Mulligan then testified that the financial statements were not completed shortly thereafter, that he became very concerned and felt that Price Waterhouse was delaying matters. He said that he talked to Parrish twice by telephone and was advised not to worry, that they “were almost there”. In September he was advised by Parrish that everything was complete except that he had to deal with Mulligan on a tax issue and was awaiting information from Mulligan. McCrimmon then said he met Mulligan and asked what problem was holding up the financial statement completion. He testified that Mulligan’s response was that the problem involved the payment of excise tax, about $200,000 and that it did not affect the “bottom line” but was just a balance sheet item.
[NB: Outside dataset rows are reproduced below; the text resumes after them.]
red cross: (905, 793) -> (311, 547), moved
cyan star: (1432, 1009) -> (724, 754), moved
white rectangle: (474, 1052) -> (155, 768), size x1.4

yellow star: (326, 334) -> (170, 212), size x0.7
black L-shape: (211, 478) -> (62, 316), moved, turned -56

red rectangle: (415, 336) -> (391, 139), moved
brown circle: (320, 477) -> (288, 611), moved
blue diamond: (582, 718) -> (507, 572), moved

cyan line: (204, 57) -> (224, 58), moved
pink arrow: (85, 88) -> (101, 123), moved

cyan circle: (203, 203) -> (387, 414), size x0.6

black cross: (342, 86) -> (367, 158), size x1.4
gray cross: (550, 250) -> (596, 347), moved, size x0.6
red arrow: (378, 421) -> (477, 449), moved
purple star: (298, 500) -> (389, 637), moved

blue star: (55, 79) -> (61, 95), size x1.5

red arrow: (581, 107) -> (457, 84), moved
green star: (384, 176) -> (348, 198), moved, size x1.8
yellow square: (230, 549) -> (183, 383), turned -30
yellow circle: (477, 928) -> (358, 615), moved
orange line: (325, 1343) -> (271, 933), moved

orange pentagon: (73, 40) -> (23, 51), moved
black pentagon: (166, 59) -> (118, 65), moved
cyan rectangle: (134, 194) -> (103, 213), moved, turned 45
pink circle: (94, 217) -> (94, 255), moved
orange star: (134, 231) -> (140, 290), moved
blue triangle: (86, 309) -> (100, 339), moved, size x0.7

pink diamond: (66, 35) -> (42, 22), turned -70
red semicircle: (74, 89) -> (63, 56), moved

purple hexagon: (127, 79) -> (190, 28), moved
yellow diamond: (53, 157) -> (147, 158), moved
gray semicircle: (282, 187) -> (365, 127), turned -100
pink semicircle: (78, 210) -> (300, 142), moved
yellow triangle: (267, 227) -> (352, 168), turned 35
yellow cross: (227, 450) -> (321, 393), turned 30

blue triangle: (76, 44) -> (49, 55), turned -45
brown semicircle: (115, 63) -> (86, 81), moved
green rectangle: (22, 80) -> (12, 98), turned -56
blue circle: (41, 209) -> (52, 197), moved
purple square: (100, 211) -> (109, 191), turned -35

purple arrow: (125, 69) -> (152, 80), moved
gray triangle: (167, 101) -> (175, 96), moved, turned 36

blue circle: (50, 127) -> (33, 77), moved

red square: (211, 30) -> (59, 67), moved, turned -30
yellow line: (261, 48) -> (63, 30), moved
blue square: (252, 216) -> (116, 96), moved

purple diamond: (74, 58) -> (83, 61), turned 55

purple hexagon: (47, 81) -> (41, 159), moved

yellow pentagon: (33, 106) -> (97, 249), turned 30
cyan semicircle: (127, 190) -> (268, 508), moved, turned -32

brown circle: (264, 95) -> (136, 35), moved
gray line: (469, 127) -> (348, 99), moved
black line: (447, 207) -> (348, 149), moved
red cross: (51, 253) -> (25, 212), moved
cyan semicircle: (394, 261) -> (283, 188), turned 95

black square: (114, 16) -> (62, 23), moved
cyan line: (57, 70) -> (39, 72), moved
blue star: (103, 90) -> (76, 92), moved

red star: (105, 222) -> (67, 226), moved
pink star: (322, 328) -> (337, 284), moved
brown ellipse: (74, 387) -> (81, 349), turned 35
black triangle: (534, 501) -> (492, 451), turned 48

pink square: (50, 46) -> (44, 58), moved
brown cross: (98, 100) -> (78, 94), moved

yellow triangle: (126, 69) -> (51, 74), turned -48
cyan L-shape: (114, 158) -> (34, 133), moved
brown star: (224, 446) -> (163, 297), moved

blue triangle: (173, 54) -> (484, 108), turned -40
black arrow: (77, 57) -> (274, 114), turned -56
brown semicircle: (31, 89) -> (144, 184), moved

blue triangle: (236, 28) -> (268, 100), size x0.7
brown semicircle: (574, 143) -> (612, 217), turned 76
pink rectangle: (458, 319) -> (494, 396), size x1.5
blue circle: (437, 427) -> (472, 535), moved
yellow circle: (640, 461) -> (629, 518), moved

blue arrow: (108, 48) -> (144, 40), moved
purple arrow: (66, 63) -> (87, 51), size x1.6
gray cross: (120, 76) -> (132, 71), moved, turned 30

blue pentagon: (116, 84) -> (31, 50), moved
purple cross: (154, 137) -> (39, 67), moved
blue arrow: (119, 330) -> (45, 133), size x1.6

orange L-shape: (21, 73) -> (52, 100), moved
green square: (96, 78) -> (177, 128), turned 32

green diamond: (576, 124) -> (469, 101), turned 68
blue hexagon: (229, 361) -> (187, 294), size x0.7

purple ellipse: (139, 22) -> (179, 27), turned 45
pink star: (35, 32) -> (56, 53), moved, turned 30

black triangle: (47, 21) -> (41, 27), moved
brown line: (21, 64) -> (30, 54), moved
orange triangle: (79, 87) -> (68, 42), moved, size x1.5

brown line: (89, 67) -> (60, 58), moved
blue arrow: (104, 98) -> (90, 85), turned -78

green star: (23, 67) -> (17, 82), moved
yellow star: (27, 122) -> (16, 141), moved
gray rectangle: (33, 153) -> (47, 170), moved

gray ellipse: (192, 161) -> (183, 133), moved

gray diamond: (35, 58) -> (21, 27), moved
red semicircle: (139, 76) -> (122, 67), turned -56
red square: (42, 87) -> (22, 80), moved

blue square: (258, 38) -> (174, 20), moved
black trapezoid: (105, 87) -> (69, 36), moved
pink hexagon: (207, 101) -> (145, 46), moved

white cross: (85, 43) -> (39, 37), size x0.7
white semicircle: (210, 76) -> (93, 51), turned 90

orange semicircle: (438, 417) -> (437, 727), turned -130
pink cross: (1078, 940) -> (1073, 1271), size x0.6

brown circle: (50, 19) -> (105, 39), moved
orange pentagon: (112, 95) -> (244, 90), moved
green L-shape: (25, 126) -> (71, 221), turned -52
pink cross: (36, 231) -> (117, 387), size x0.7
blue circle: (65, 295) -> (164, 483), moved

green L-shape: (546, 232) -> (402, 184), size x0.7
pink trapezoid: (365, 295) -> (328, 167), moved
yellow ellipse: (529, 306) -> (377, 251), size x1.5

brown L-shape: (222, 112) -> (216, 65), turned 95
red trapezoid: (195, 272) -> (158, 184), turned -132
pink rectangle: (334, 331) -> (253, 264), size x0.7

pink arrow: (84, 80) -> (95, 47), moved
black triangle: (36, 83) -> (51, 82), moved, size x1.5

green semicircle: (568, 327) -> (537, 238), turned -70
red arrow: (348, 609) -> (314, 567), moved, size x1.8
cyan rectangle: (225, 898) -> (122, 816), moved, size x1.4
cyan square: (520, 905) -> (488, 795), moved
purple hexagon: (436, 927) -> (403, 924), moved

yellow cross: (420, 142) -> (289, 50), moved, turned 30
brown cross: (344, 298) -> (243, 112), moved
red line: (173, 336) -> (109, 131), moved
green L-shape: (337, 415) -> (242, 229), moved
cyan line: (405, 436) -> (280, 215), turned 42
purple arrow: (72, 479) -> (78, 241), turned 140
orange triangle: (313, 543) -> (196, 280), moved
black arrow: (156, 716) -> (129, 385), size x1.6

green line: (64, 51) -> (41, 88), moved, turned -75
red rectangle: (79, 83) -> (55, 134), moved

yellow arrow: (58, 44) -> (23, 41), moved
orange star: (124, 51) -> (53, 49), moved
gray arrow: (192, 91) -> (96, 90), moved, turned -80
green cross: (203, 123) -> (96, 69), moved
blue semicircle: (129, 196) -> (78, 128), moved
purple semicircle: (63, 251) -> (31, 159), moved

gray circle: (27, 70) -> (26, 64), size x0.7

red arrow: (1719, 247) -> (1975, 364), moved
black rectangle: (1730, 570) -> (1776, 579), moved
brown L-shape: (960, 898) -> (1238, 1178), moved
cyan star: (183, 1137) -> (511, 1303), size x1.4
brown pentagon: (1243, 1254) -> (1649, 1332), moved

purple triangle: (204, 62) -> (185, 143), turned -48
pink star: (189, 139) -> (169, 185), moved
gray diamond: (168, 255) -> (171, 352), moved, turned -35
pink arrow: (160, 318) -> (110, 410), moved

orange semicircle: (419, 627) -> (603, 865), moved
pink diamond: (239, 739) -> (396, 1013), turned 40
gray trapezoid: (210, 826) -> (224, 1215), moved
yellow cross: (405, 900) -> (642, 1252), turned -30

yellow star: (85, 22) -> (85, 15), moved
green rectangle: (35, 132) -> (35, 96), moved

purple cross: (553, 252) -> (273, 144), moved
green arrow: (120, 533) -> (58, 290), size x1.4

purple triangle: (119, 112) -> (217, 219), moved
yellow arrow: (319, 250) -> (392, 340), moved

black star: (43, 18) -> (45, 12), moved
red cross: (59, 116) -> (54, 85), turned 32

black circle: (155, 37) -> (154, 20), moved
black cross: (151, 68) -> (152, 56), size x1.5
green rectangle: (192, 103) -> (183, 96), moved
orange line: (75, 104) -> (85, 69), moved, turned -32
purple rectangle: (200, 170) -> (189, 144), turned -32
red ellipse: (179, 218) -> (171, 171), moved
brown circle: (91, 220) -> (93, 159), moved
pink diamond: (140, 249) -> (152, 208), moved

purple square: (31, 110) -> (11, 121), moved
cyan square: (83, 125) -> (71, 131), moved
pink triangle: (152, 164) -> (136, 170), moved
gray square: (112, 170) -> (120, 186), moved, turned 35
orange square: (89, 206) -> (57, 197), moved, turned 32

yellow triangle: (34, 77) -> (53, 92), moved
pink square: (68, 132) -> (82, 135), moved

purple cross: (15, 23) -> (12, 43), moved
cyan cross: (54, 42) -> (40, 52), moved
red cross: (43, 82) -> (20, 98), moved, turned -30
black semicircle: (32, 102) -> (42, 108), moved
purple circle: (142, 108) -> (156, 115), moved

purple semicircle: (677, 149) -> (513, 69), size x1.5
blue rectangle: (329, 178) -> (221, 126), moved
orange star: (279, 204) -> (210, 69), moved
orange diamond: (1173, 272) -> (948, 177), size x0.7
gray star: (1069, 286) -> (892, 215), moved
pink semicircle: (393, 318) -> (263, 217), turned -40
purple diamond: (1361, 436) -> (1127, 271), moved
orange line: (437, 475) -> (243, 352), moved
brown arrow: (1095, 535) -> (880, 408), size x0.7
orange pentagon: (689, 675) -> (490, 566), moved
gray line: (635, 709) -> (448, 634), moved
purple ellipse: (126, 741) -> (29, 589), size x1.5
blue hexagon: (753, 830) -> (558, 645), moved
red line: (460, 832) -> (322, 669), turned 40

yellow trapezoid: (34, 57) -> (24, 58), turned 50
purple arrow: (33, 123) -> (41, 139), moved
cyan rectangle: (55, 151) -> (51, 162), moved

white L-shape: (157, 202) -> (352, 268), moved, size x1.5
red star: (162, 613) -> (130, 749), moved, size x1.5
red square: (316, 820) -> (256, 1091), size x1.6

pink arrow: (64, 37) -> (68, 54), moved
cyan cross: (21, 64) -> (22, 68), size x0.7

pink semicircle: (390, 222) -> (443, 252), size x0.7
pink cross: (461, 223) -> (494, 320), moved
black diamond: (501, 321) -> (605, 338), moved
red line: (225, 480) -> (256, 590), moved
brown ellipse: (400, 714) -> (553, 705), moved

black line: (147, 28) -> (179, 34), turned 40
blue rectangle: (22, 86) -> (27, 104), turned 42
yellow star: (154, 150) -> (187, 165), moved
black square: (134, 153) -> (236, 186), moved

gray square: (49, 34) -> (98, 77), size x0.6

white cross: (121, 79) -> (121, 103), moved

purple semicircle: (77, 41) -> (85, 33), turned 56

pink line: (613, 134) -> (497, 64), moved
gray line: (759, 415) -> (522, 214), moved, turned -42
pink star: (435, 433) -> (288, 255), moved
McCrimmon said that he thought the Brantford office was paying taxes for its division and the Brantford personnel thought that he, McCrimmon, was paying same. McCrimmon then said that he challenged Mulligan and was told, to his astonishment, that the taxes had not been paid. According to McCrimmon, he then stormed into Loeb’s office and had Mulligan tell Loeb about the default. They decided to have French commence immediately to determine the amount of the liability. He said further that Loeb called Price Waterhouse and advised them that the company would contact the Department of National Revenue (“Department”) the next day and tell them about the problem. A copy of McCrimmon’s letter of September 18, 1985 to Mr. R. McCloskey (“McCloskey”) at the Department attached
... a detailed analysis of the amounts of Federal Sales Tax and Federal Excise Tax owing by the Brantford branch of Sunys Petroleum Inc.
Messrs. Loeb, McCrimmon, French and Dilworth met with McCloskey and two other officials of the Department, that meeting taking place about September 19, 1985 - in any event, two days after learning of the default. Arrangements were made, satisfactory to both parties, to pay the tax over a 22 month period. Initial payments totalling approximately $2,293,319 were made in the month of default discovery followed by monthly payments of $375,000 until the obligation was retired.
McCrimmon testified further that he learned from McCloskey that the Department wished to conduct an audit and that Mulligan had never so advised him. He described the excuses that Mulligan had advanced to McCloskey for not being able to meet with the Department and then asked McCloskey why he did not contact McCrimmon or Loeb with the information that he was having difficulties with Mulligan.
McCrimmon finished his testimony by stating that Mulligan’s only comment was that he thought that the Brantford office was paying the tax in question and that the Brantford office thought that the Ottawa branch was paying same. McCrimmon was clear in his statement that he had no suspicion before the meeting with Mulligan that the tax had not been paid.
On cross-examination McCrimmon stated that the number of outlets owned by Sunys increased, in 1983, from 14 to 63 stations and that by virtue of the acquisition of Gains the Appellant had 131 outlets at the end of 1984. He then said that in February, 1985 the Appellant acquired about 5 stations in Toronto. He also said that he regarded the payment of sales and excise tax as an extremely basic part of doing business and he never thought it was not being paid. He saw the requirement to pay these taxes, unemployment insurance premiums, Canada Pension Plan premiums and other tax deductions as “etched in stone”. He also referred to a change in the arrangement with Imperial Oil from the purchase from Imperial Oil on a tax paid basis to the obligation to pay taxes on everything purchased by Sunys. He said that Mulligan was involved with Imperial Oil in negotiations. He said that there were about seven accounting personnel including clerks and a receptionist in the Ottawa office and reiterated that although Parrish had referred to a tax problem he did not mention sales and excise tax but had said it related to September, 1984 when the Gain operation was taken over by Sunys. He stated that he had not since spoken to Price Waterhouse about the extent of their knowledge on this matter because, even though advisable, it might have been harmful and disruptive to the relationship with that firm and that that was undesirable. He said that he did not know about any of the appointments and changes of appointments made by Mulligan with the Department.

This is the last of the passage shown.